The Act 70 of 1970 consent is separate from the EIA and needs to be applied for and obtained
after the EIA.
Rehabilitation after disturbance to agricultural land is managed by the Conservation of
Agricultural Resources Act (Act 43 of 1983) (CARA). No application is required in terms of
CARA. The EIA process covers the required aspects of this.

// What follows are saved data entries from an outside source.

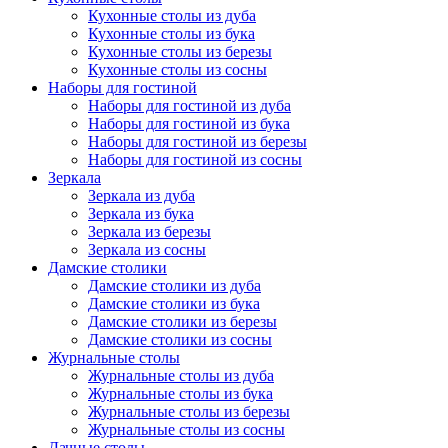
Кухонные столы из дуба
Кухонные столы из бука
Кухонные столы из березы
Кухонные столы из сосны
Наборы для гостиной
Наборы для гостиной из дуба
Наборы для гостиной из бука
Наборы для гостиной из березы
Наборы для гостиной из сосны
Зеркала
Зеркала из дуба
Зеркала из бука
Зеркала из березы
Зеркала из сосны
Дамские столики
Дамские столики из дуба
Дамские столики из бука
Дамские столики из березы
Дамские столики из сосны
Журнальные столы
Журнальные столы из дуба
Журнальные столы из бука
Журнальные столы из березы
Журнальные столы из сосны
Дачные столы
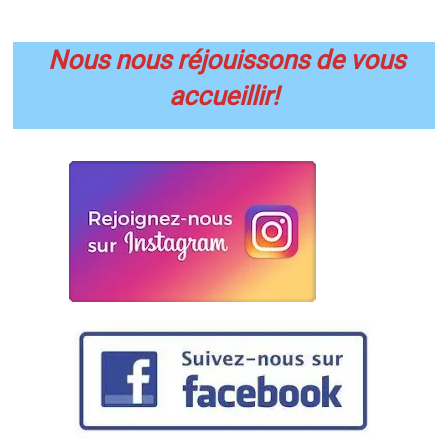
Nous nous réjouissons de vous
accueillir!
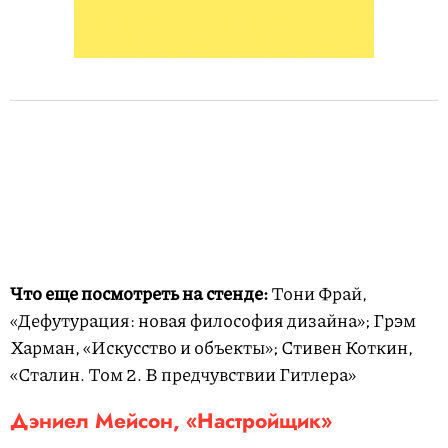
Что еще посмотреть на стенде:
Тони Фрай,
«Дефутурация: новая философия дизайна»; Грэм
Харман, «Искусство и объекты»; Стивен Коткин,
«Сталин. Том 2. В предчувствии Гитлера»
Дэниел Мейсон, «Настройщик»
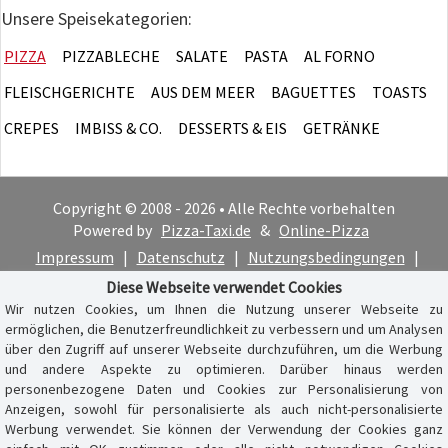
Unsere Speisekategorien:
PIZZA
PIZZABLECHE
SALATE
PASTA
AL FORNO
FLEISCHGERICHTE
AUS DEM MEER
BAGUETTES
TOASTS
CREPES
IMBISS & CO.
DESSERTS & EIS
GETRÄNKE
Copyright © 2008 - 2026 • Alle Rechte vorbehalten
Powered by
Pizza-Taxi.de
&
Online-Pizza
Impressum
|
Datenschutz
|
Nutzungsbedingungen
|
Cookie-Hinweis
Diese Webseite verwendet Cookies
Wir nutzen Cookies, um Ihnen die Nutzung unserer Webseite zu
ermöglichen, die Benutzerfreundlichkeit zu verbessern und um Analysen
über den Zugriff auf unserer Webseite durchzuführen, um die Werbung
und andere Aspekte zu optimieren. Darüber hinaus werden
personenbezogene Daten und Cookies zur Personalisierung von
Anzeigen, sowohl für personalisierte als auch nicht-personalisierte
Werbung verwendet. Sie können der Verwendung der Cookies ganz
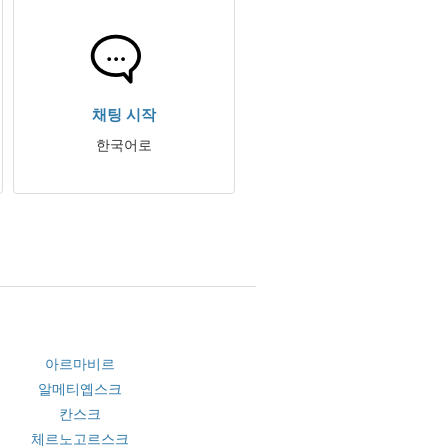
채팅 시작
한국어로
아르마비르
알메티옙스크
칸스크
체르노고르스크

6 CHANGES MADE FROM THROUGHOUT THE PROCESS TO ADDRESS AGRICULTURAL
ISSUES IDENTIFIED
During the assessment process, the wind farm boundaries have changed and various turbine
positions (including the service roads) have been removed and/or relocated, with the main
reason being the presence of a Martial Eagle’s nest and associated buffer and the outcomes of
the VERA modelling. Each wind facility will also have a battery storage facility. An iterative
design process is being undertaken for this development and all agricultural sensitive areas
were identified in the beginning of the project and the layout was designed to avoid all of
these.
17
.
7 BASELINE ASSESSMENT OF THE SOILS AND AGRICULTURAL CAPABILITY
7.1 Climate and water availability
The site has a low average rainfall of 245 mm per annum (The World Bank Climate Change
Knowledge Portal, 2015). The average monthly rainfall distribution is shown in Figure 1. The
low rainfall is a significant agricultural constraint that seriously limits the level of agricultural
production (including grazing) which is possible.
There are some small farm dams across the project area, but according to the 2017/18 crop
census on Cape Farm Mapper, there is no irrigated cultivation associated with any of these
dams.
Figure 2. Average monthly temperature and rainfall for the project area.
7.2 Terrain, topography and drainage
The proposed development is located on broken terrain with small mountains on the
escarpment plateau. Altitude varies between 1,460 and 1,680 metres. There is a wide range of
slopes across the broken terrain of the project area. There are several non-perennial water
courses, typical of arid areas, that drain the project area, mainly to the north.
The underlying geology is mudstone, siltstone, shale and sandstone of the Beaufort Group of
the Karoo Supergroup. Dolerite intrusions are common.
7.3 Soils
The land type classification is a nationwide survey that groups areas of similar soil, terrain and
climatic conditions into different land types. The Project area extends over eight different land
types. Soils are very similar across most of these land types, with a distinction between the
higher lying, more mountainous areas, which cover most of the site, and the lower lying,
flatter plains. Soils of the higher lying areas are predominantly shallow, well drained, sandy
loams on underlying rock. Dominant soil forms are Mispah, Glenrosa and Hutton. Soils of the
lower plains are shallow, sandy loams on underlying dense clay. Dominant soil forms are
Swartland and Valsrivier.
The shallow, clay-rich soils are susceptible to erosion.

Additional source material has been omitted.